### TASK ITEM
All entries below are to be reproduced precisely as they stand, without the pictures.

### INFORMATION PROVIDED
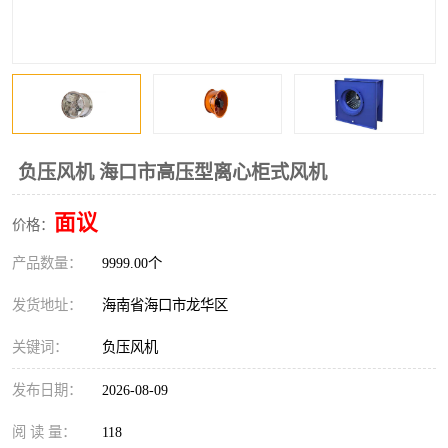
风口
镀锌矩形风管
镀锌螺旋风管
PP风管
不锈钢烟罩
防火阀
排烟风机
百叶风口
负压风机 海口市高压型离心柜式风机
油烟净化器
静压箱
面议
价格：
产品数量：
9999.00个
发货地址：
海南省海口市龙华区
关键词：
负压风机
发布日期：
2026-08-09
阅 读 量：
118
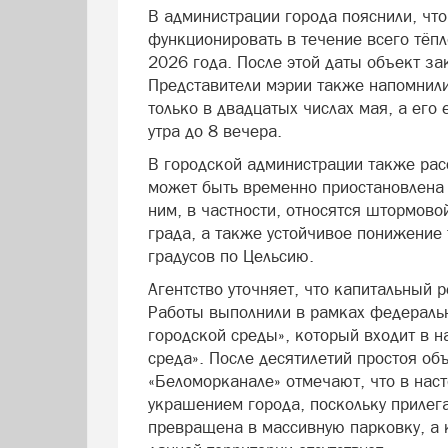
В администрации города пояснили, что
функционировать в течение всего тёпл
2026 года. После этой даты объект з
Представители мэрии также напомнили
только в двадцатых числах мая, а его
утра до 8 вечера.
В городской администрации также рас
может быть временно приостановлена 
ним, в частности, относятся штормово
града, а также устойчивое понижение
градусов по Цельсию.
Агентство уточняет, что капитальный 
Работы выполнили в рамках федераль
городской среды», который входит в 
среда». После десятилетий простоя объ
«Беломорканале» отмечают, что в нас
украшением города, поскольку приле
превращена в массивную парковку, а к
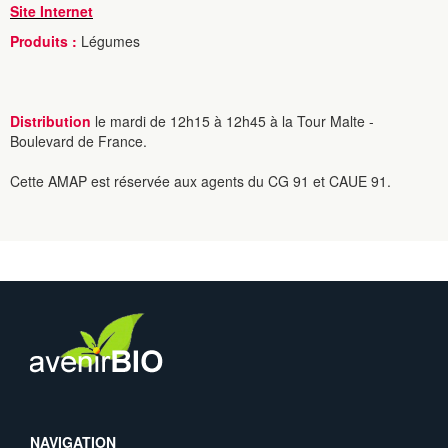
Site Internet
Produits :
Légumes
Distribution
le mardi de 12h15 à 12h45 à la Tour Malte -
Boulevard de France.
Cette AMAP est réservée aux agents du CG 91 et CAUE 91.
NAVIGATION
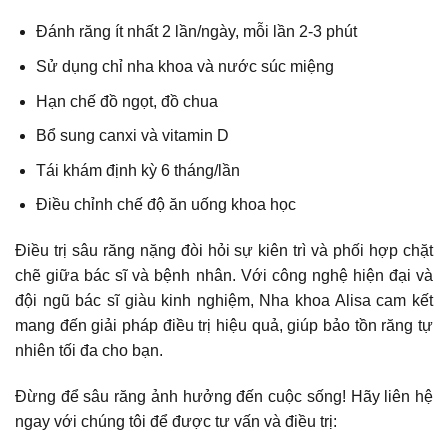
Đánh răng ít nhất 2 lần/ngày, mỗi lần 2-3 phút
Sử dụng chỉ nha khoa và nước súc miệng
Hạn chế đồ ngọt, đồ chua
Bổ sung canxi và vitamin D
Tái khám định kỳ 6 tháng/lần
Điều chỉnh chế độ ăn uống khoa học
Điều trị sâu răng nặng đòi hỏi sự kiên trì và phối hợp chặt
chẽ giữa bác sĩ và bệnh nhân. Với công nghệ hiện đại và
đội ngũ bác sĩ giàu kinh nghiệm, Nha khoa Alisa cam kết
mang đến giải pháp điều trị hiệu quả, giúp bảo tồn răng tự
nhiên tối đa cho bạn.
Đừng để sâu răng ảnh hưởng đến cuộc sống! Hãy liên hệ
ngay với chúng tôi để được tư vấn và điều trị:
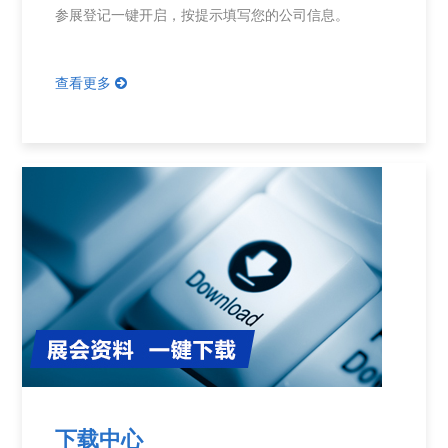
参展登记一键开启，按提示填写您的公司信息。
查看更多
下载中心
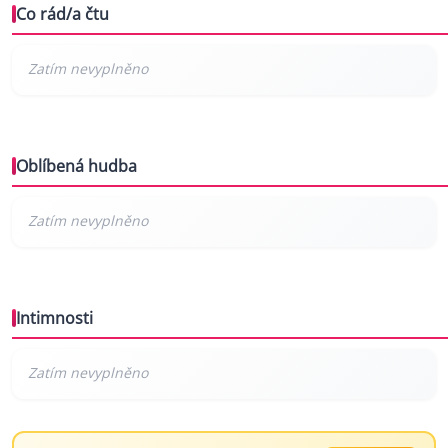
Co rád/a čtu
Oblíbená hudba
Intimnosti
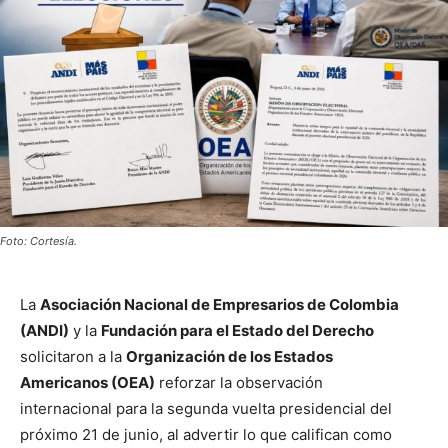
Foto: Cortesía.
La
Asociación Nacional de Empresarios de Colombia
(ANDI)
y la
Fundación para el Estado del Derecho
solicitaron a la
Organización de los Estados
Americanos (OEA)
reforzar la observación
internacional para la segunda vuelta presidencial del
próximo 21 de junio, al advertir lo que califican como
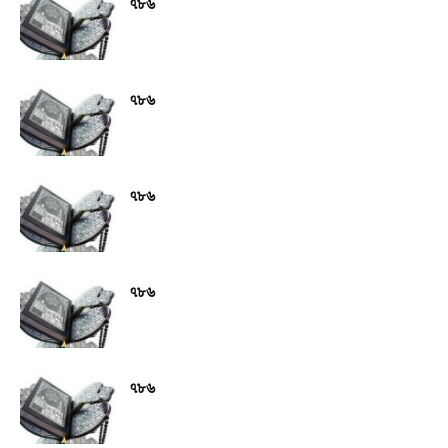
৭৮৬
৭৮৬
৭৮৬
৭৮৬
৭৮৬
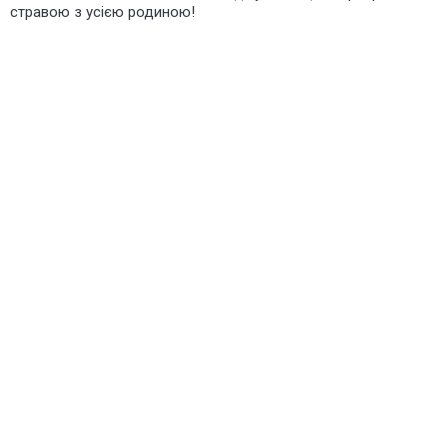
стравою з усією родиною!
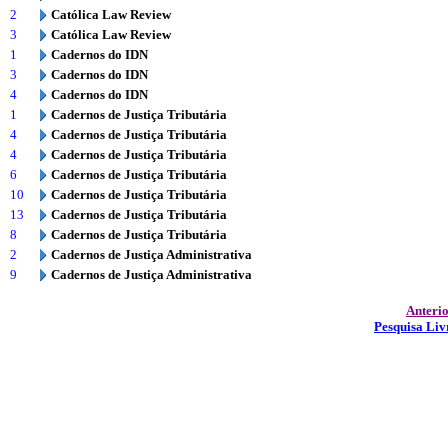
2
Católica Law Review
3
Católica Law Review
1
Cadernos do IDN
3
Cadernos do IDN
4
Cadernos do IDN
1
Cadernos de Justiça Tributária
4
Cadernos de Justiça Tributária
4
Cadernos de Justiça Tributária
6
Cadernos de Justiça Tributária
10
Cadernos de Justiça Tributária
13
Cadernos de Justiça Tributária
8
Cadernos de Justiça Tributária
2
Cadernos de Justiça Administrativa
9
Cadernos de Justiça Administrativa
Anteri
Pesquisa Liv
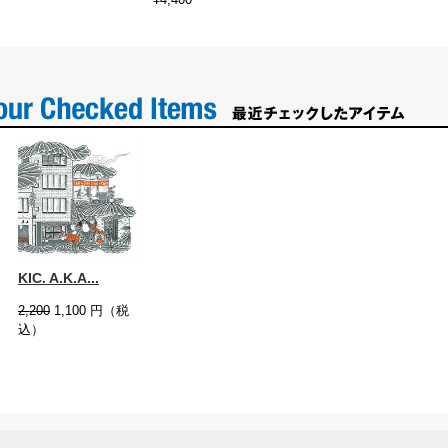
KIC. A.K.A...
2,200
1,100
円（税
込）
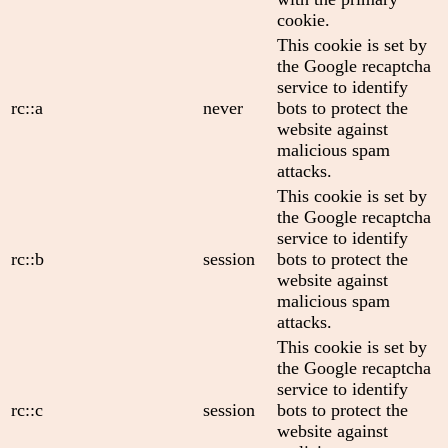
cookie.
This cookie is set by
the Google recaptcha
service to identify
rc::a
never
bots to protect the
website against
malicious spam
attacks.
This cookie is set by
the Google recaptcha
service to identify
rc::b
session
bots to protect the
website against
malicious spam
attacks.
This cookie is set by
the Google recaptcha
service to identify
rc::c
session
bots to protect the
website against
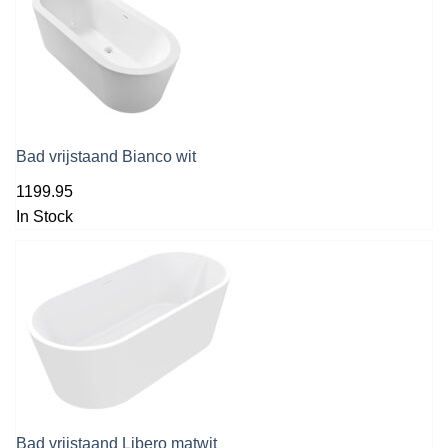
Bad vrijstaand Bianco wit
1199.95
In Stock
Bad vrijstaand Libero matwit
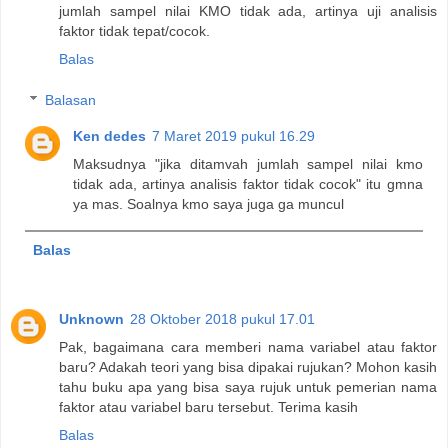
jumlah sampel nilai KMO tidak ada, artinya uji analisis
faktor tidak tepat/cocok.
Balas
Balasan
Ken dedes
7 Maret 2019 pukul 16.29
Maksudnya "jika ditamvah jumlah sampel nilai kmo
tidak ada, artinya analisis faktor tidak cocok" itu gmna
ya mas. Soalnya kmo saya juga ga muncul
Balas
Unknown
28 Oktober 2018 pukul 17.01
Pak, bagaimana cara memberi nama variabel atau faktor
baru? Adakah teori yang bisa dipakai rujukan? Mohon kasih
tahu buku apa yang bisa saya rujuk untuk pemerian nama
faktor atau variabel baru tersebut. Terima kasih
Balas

### EXPECTED OUTPUT
风口
镀锌矩形风管
镀锌螺旋风管
PP风管
不锈钢烟罩
防火阀
排烟风机
百叶风口
负压风机 海口市高压型离心柜式风机
油烟净化器
静压箱
面议
价格：
产品数量：
9999.00个
发货地址：
海南省海口市龙华区
关键词：
负压风机
发布日期：
2026-08-09
阅 读 量：
118
В администрации города пояснили, что
функционировать в течение всего тёпл
2026 года. После этой даты объект з
Представители мэрии также напомнили
только в двадцатых числах мая, а его
утра до 8 вечера.
В городской администрации также рас
может быть временно приостановлена 
ним, в частности, относятся штормово
града, а также устойчивое понижение
градусов по Цельсию.
Агентство уточняет, что капитальный 
Работы выполнили в рамках федераль
городской среды», который входит в 
среда». После десятилетий простоя объ
«Беломорканале» отмечают, что в нас
украшением города, поскольку приле
превращена в массивную парковку, а к
Site Internet
Produits :
Légumes
Distribution
le mardi de 12h15 à 12h45 à la Tour Malte -
Boulevard de France.
Cette AMAP est réservée aux agents du CG 91 et CAUE 91.
NAVIGATION
Đánh răng ít nhất 2 lần/ngày, mỗi lần 2-3 phút
Sử dụng chỉ nha khoa và nước súc miệng
Hạn chế đồ ngọt, đồ chua
Bổ sung canxi và vitamin D
Tái khám định kỳ 6 tháng/lần
Điều chỉnh chế độ ăn uống khoa học
Điều trị sâu răng nặng đòi hỏi sự kiên trì và phối hợp chặt
chẽ giữa bác sĩ và bệnh nhân. Với công nghệ hiện đại và
đội ngũ bác sĩ giàu kinh nghiệm, Nha khoa Alisa cam kết
mang đến giải pháp điều trị hiệu quả, giúp bảo tồn răng tự
nhiên tối đa cho bạn.
Đừng để sâu răng ảnh hưởng đến cuộc sống! Hãy liên hệ
ngay với chúng tôi để được tư vấn và điều trị:
参展登记一键开启，按提示填写您的公司信息。
查看更多
下载中心
Co rád/a čtu
Oblíbená hudba
Intimnosti
Foto: Cortesía.
La
Asociación Nacional de Empresarios de Colombia
(ANDI)
y la
Fundación para el Estado del Derecho
solicitaron a la
Organización de los Estados
Americanos (OEA)
reforzar la observación
internacional para la segunda vuelta presidencial del
próximo 21 de junio, al advertir lo que califican como
৭৮৬
৭৮৬
৭৮৬
৭৮৬
৭৮৬
стравою з усією родиною!
2
Católica Law Review
3
Católica Law Review
1
Cadernos do IDN
3
Cadernos do IDN
4
Cadernos do IDN
1
Cadernos de Justiça Tributária
4
Cadernos de Justiça Tributária
4
Cadernos de Justiça Tributária
6
Cadernos de Justiça Tributária
10
Cadernos de Justiça Tributária
13
Cadernos de Justiça Tributária
8
Cadernos de Justiça Tributária
2
Cadernos de Justiça Administrativa
9
Cadernos de Justiça Administrativa
Anteri
Pesquisa Liv
KIC. A.K.A...
2,200
1,100
円（税
込）
cookie.
This cookie is set by
the Google recaptcha
service to identify
rc::a
never
bots to protect the
website against
malicious spam
attacks.
This cookie is set by
the Google recaptcha
service to identify
rc::b
session
bots to protect the
website against
malicious spam
attacks.
This cookie is set by
the Google recaptcha
service to identify
rc::c
session
bots to protect the
website against
Bad vrijstaand Bianco wit
1199.95
In Stock
Bad vrijstaand Libero matwit
jumlah sampel nilai KMO tidak ada, artinya uji analisis
faktor tidak tepat/cocok.
Balas
Balasan
Ken dedes
7 Maret 2019 pukul 16.29
Maksudnya "jika ditamvah jumlah sampel nilai kmo
tidak ada, artinya analisis faktor tidak cocok" itu gmna
ya mas. Soalnya kmo saya juga ga muncul
Balas
Unknown
28 Oktober 2018 pukul 17.01
Pak, bagaimana cara memberi nama variabel atau faktor
baru? Adakah teori yang bisa dipakai rujukan? Mohon kasih
tahu buku apa yang bisa saya rujuk untuk pemerian nama
faktor atau variabel baru tersebut. Terima kasih
Balas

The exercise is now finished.